The weight of expectations.

It was another parents' teachers meet. I was not looking forward to it. I knew I hadn't made the top 10. I had missed out by 1 mark. That meant my name would not be on the board. What followed was one of the most significant moments of my life. It shaped the way I looked at things for a very long time. Listening to my mom talk with my teacher and expressing her disappointment was not a pleasant experience. I couldn’t hold myself. I broke down while the discussion was happening. And all my mom told me was to stop it and that I was embarrassing her with everyone else watching. I love my mom and she’s pampered me to no end but there have been moments where I wished she did something different. 

Deep down I knew I could never match her expectations. In the end, that was what I was afraid of the most. I was satisfied with my marks. To an extent. But I knew I could never reach the heights which my brother did. It wasn’t just my mom. I didn’t want to let anyone down. I felt the same way when PL said she expected better from me on my Math test or when RSM said he expects me to get a double digit rank in CET. It’s like Harry being afraid to disappoint Dumbledore or Patrice Evra saying what he feared the most was letting down Sir Alex. 

Things did not get better anytime soon. I put way too much pressure on myself trying to live up to someone else’s expectations and my performance became worse. Every test was a reminder that I wasn’t good enough and it was almost impossible to make them happy. The last three years of my schooling was probably the most horrible phase of my life. I cared too much about what my classmates, teachers and everyone else thought of me. I can’t recollect any moment where I was genuinely looking forward to attending school.

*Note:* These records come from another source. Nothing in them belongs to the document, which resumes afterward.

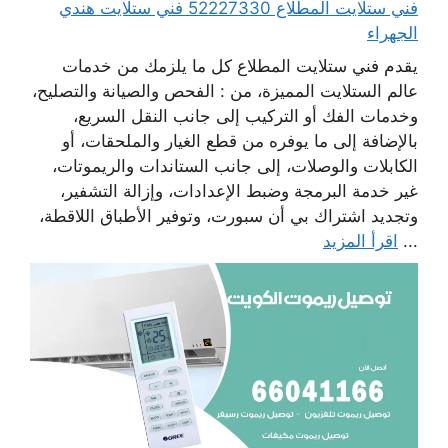
فني ستلايت المطلاع 52227330 فني ستلايت هندي
الجهراء
يقدم فني ستلايت المطلاع كل ما يلزمك من خدمات
عالم الستلايت المميزة، من : الفحص والصيانة والتصليح،
وخدمات الفك أو التركيب إلى جانب النقل السريع،
بالإضافة إلى ما يوفره من قطع الغيار والملحقات، أو
الكابلات والوصلات، إلى جانب الستاندات والريموتات،
غير خدمة البرمجة وضبط الإعدادات، وإزالة التشفير،
وتجديد اشتراك بي أن سبورت، وتوفير الأطباق اللاقطة،
...
اقرأ المزيد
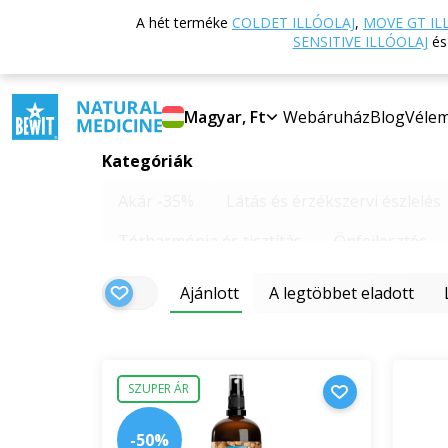
Keresés: tomjen
A hét terméke
COLDET ILLÓOLAJ
,
MOVE GT IL
SENSITIVE ILLÓOLAJ
é
Magyar, Ft
Webáruház
Blog
Véle
Kategóriák
Akár -35%
Látás és érzékszervi észlelés
Térharmónia és tisztítás
Önfejlesztés
Ajánlott
A legtöbbet eladott
SZUPER ÁR
-50%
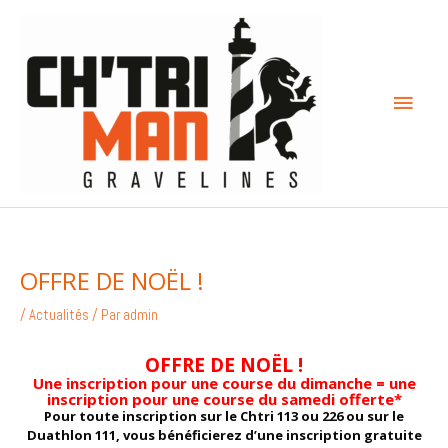
Aller
Menu
au
contenu
princi
OFFRE DE NOËL !
/
Actualités
/ Par
admin
OFFRE DE NOËL !
Une inscription pour une course du dimanche =
une
inscription pour une course du samedi offerte*
Pour toute inscription sur le Chtri 113 ou 226 ou sur le
Duathlon 111, vous bénéficierez d’une inscription gratuite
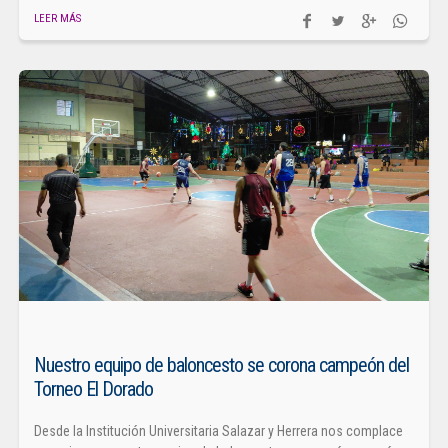
LEER MÁS
Nuestro equipo de baloncesto se corona campeón del
Torneo El Dorado
Desde la Institución Universitaria Salazar y Herrera nos complace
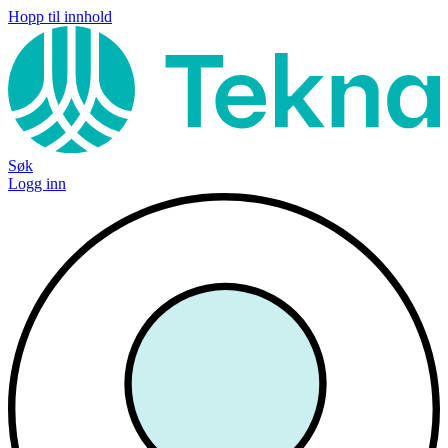
Hopp til innhold
Søk
Logg inn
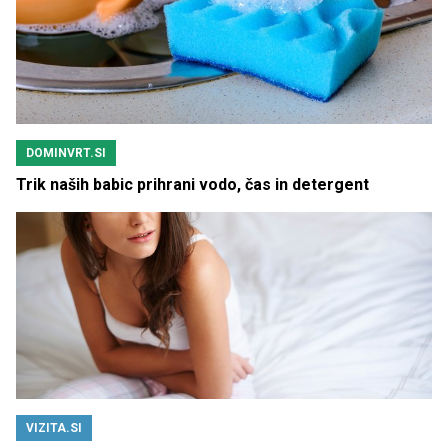
DOMINVRT.SI
Trik naših babic prihrani vodo, čas in detergent
VIZITA.SI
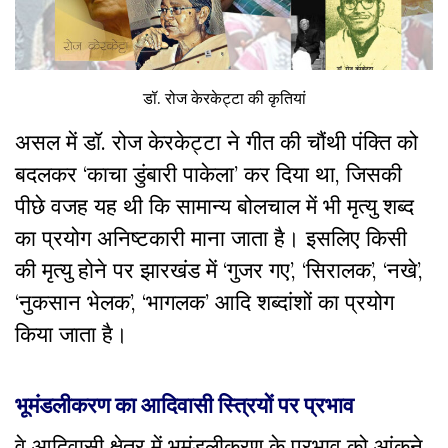
डॉ. रोज केरकेट्टा की कृतियां
असल में डॉ. रोज केरकेट्टा ने गीत की चौंथी पंक्ति को
बदलकर ‘काचा डुंबारी पाकेला’ कर दिया था, जिसकी
पीछे वजह यह थी कि सामान्य बोलचाल में भी मृत्यु शब्द
का प्रयोग अनिष्टकारी माना जाता है। इसलिए किसी
की मृत्यु होने पर झारखंड में ‘गुजर गए’, ‘सिरालक’, ‘नखे’,
‘नुकसान भेलक’, ‘भागलक’ आदि शब्दांशों का प्रयोग
किया जाता है।
भूमंडलीकरण का आदिवासी स्त्रियों पर प्रभाव
वे आदिवासी क्षेत्र में भूमंडलीकरण के प्रभाव को आंकने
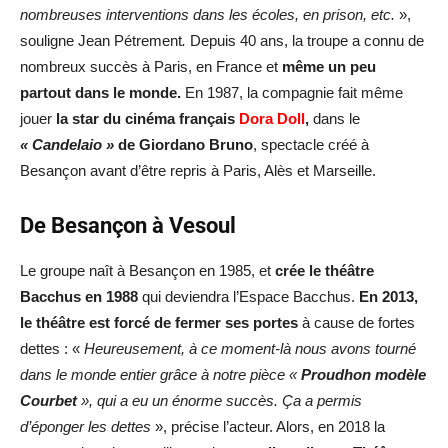
nombreuses interventions dans les écoles, en prison, etc.
»,
souligne Jean Pétrement
.
Depuis 40 ans, la troupe a connu de
nombreux succès à Paris, en France et
même un peu
partout dans le monde.
En 1987, la compagnie fait même
jouer
la star du cinéma français
Dora Doll
,
dans le
« Candelaio »
de Giordano Bruno
, spectacle créé à
Besançon avant d’être repris à Paris, Alès et Marseille.
De Besançon à Vesoul
Le groupe naît à Besançon en 1985, et
crée le théâtre
Bacchus en 1988
qui deviendra l’Espace Bacchus.
En 2013,
le théâtre est forcé de fermer ses portes
à cause de fortes
dettes : «
Heureusement, à ce moment-là nous avons tourné
dans le monde entier grâce à notre pièce «
Proudhon modèle
Courbet
», qui a eu un énorme succès. Ça a permis
d’éponger les dettes
», précise l’acteur. Alors, en 2018 la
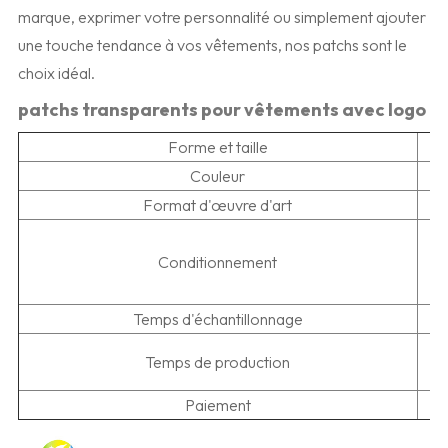
marque, exprimer votre personnalité ou simplement ajouter
une touche tendance à vos vêtements, nos patchs sont le
choix idéal.
patchs transparents pour vêtements avec logo p
Forme et taille
Couleur
Format d'œuvre d'art
Conditionnement
Temps d'échantillonnage
Temps de production
Paiement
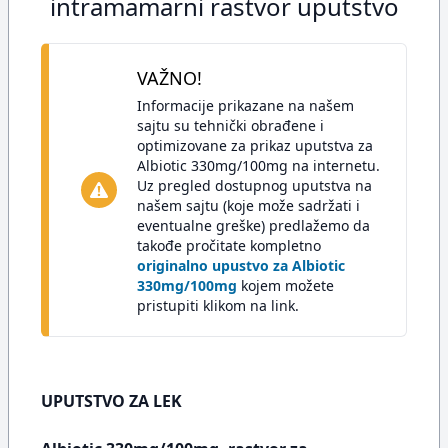
intramamarni rastvor uputstvo
VAŽNO!
Informacije prikazane na našem
sajtu su tehnički obrađene i
optimizovane za prikaz uputstva za
Albiotic 330mg/100mg na internetu.
Uz pregled dostupnog uputstva na
našem sajtu (koje može sadržati i
eventualne greške) predlažemo da
takođe pročitate kompletno
originalno upustvo za Albiotic
330mg/100mg
kojem možete
pristupiti klikom na link.
UPUTSTVO ZA LEK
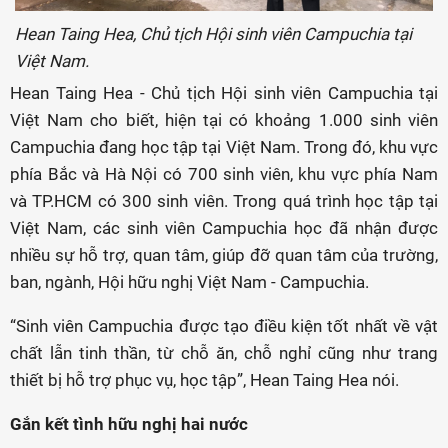
Hean Taing Hea, Chủ tịch Hội sinh viên Campuchia tại
Việt Nam.
Hean Taing Hea - Chủ tịch Hội sinh viên Campuchia tại
Việt Nam cho biết, hiện tại có khoảng 1.000 sinh viên
Campuchia đang học tập tại Việt Nam. Trong đó, khu vực
phía Bắc và Hà Nội có 700 sinh viên, khu vực phía Nam
và TP.HCM có 300 sinh viên. Trong quá trình học tập tại
Việt Nam, các sinh viên Campuchia học đã nhận được
nhiều sự hỗ trợ, quan tâm, giúp đỡ quan tâm của trường,
ban, ngành, Hội hữu nghị Việt Nam - Campuchia.
“Sinh viên Campuchia được tạo điều kiện tốt nhất về vật
chất lẫn tinh thần, từ chỗ ăn, chỗ nghỉ cũng như trang
thiết bị hỗ trợ phục vụ, học tập”, Hean Taing Hea nói.
Gắn kết tình hữu nghị hai nước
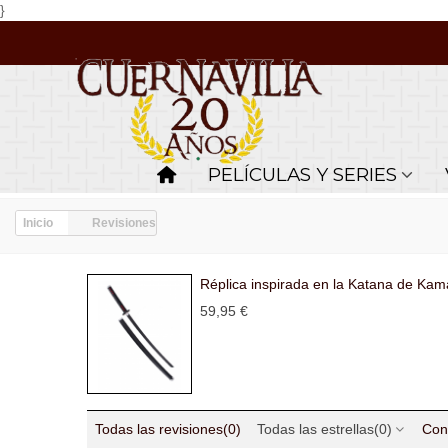
}
PELÍCULAS Y SERIES
Inicio
Revisiones
Réplica inspirada en la Katana de Kam
59,95 €
Todas las revisiones
(0)
Todas las estrellas
(0)
Con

When I started writing this, I had not expected to find myself reminiscing about my school life. But it was a phase where I constantly believed I wasn’t good enough based on the expectations which others had on me and not on the actual results produced. I cared too much about what they thought and ended up hating myself. I still do that on occasions. It’s important to acknowledge that there will be valid criticisms and that I can always improve myself but I shouldn’t let that cloud my judgement and focus only on those criticisms. At the end of the day, I am accountable to only myself and as long as I’m satisfied with myself, that’s all that matters.